Curiel D T
Gene Therapy Clinic, The University of Alabama at Birmingham, 1824 6th Ave. South, Birmingham, AL 35294-3300, USA.
Breast Cancer Res. 2000;2(1):45-9. doi: 10.1186/bcr28. Epub 1999 Dec 17.
The gene therapy strategy of mutation compensation is designed to rectify the molecular lesions that are etiologic for neoplastic transformation. For dominant oncogenes, such approaches involve the functional knockout of the dysregulated cellular control pathways provoked by the overexpressed oncoprotein.
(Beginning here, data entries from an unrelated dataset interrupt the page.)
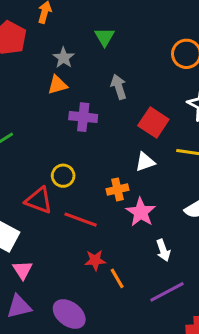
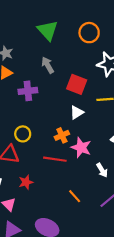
green triangle: (105, 37) -> (48, 30), moved, size x1.5
red line: (81, 220) -> (55, 159), moved
red star: (95, 260) -> (26, 182), moved

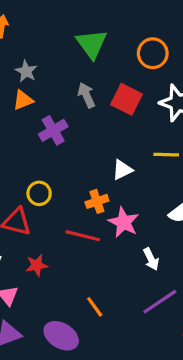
red square: (77, 84) -> (127, 99), moved
purple cross: (28, 91) -> (53, 130), turned -30
orange line: (75, 196) -> (95, 307), moved

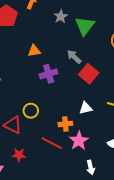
gray star: (26, 71) -> (61, 16), moved
gray arrow: (86, 95) -> (74, 57), turned -35
red square: (127, 99) -> (89, 74), moved

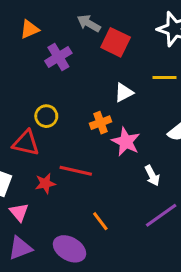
red line: (52, 143) -> (76, 171), moved

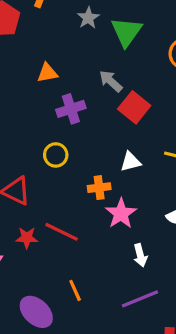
yellow circle: (46, 116) -> (56, 155), moved

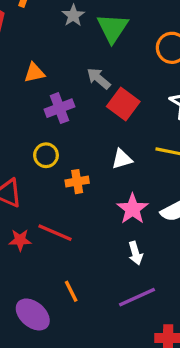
orange cross: (99, 188) -> (77, 182), moved
pink star: (121, 214) -> (132, 209), moved

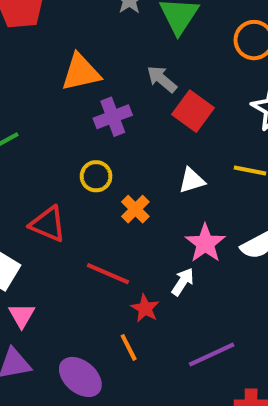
orange triangle: (34, 73) -> (81, 72), size x1.5
orange cross: (77, 182) -> (135, 209), turned -35
red star: (20, 240) -> (145, 308), moved, turned 30
white arrow: (136, 253) -> (183, 282), moved, turned -130

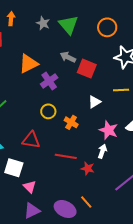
orange line: (129, 347) -> (86, 202), moved

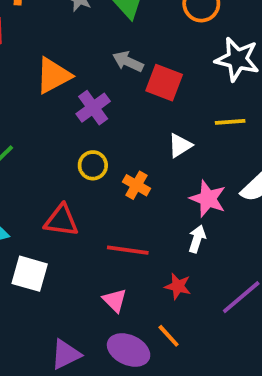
red star: (88, 168) -> (178, 286), moved
pink triangle: (30, 187) -> (115, 300), moved

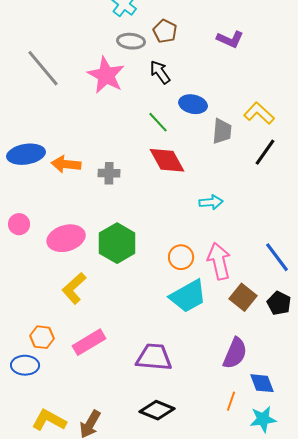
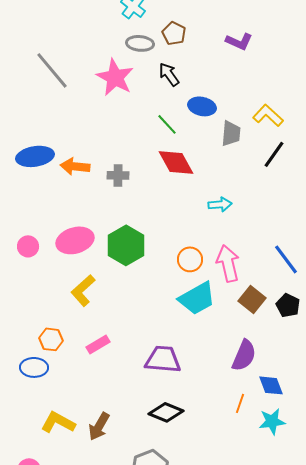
pink circle: (19, 224) -> (28, 246), moved
pink rectangle: (89, 342) -> (98, 344), size x0.7

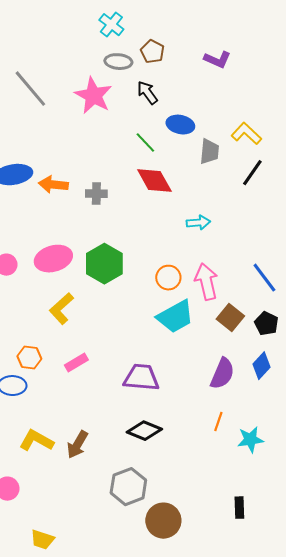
blue diamond: (271, 385) -> (261, 366), moved, turned 64

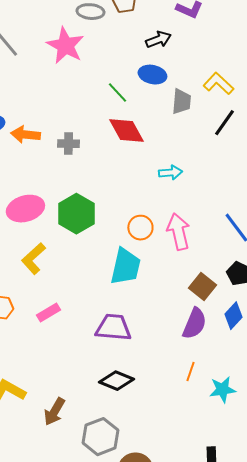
black arrow: (147, 93) -> (158, 40), moved, turned 105
cyan trapezoid: (175, 317) -> (125, 267), moved, turned -48
brown square: (230, 318) -> (202, 287), moved
brown arrow: (77, 445) -> (54, 412), moved

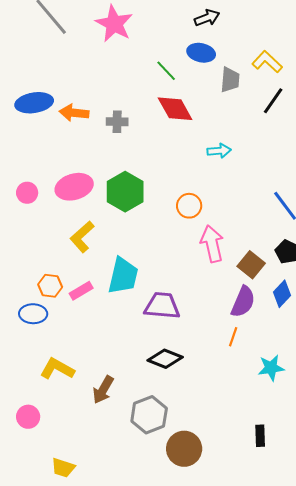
pink arrow: (178, 232) -> (212, 244), moved
cyan trapezoid: (125, 267) -> (123, 276), moved
pink rectangle: (48, 313) -> (81, 291), moved
orange line: (190, 372) -> (233, 337), moved

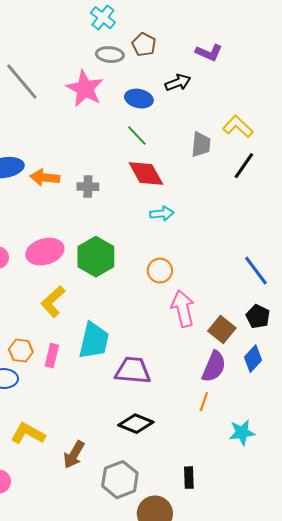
blue ellipse: (201, 53) -> (139, 99), moved
cyan arrow: (219, 151) -> (162, 214), moved
pink rectangle: (81, 291) -> (52, 356), turned -45
black rectangle: (260, 436) -> (189, 478), moved

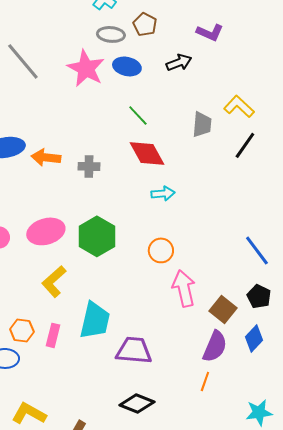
blue ellipse: (139, 99) -> (127, 66), moved
cyan star: (242, 433) -> (259, 412), moved

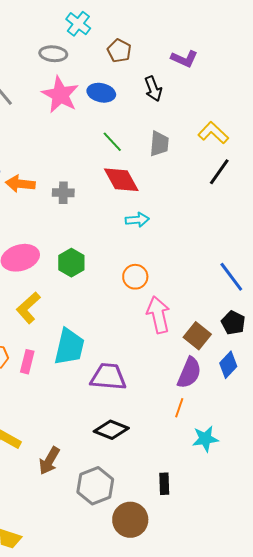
gray ellipse: (111, 34) -> (53, 54), moved
black arrow: (179, 62) -> (153, 89), turned 90
gray trapezoid: (202, 124) -> (159, 144), moved
green hexagon: (97, 236) -> (71, 263), size x0.7
cyan star: (259, 412) -> (205, 439), moved

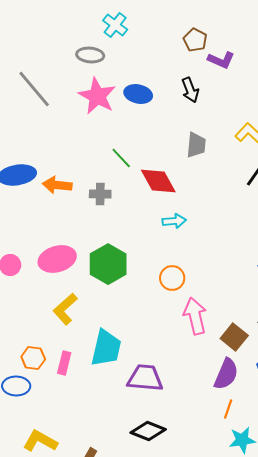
brown pentagon: (119, 51) -> (195, 40), moved
green line: (112, 142) -> (121, 158), moved
green hexagon: (71, 263) -> (108, 264), size x1.4
orange line: (179, 408) -> (228, 409), moved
On this basis, molecular interventions may be targeted to the transcriptional level of expression, via antisense or ribozymes, or post-transcriptionally, via intracellular single chain antibodies (intrabodies). For carcinoma of the breast, these approaches have been applied in the context of the disease linked oncogenes erbB-2 and cyclin D1, as well as the estrogen receptor. Neoplastic revision accomplished in modal systems has rationalized human trials on this basis.
突变补偿的基因治疗策略旨在纠正导致肿瘤转化的分子损伤。对于显性癌基因,此类方法涉及对由过度表达的癌蛋白引发的失调细胞控制途径进行功能敲除。在此基础上,分子干预可通过反义核酸或核酶靶向转录表达水平,或通过细胞内单链抗体(胞内抗体)进行转录后干预。对于乳腺癌,这些方法已应用于与该疾病相关的癌基因erbB-2、细胞周期蛋白D1以及雌激素受体的研究中。在模型系统中完成的肿瘤修正已在此基础上使人体试验合理化。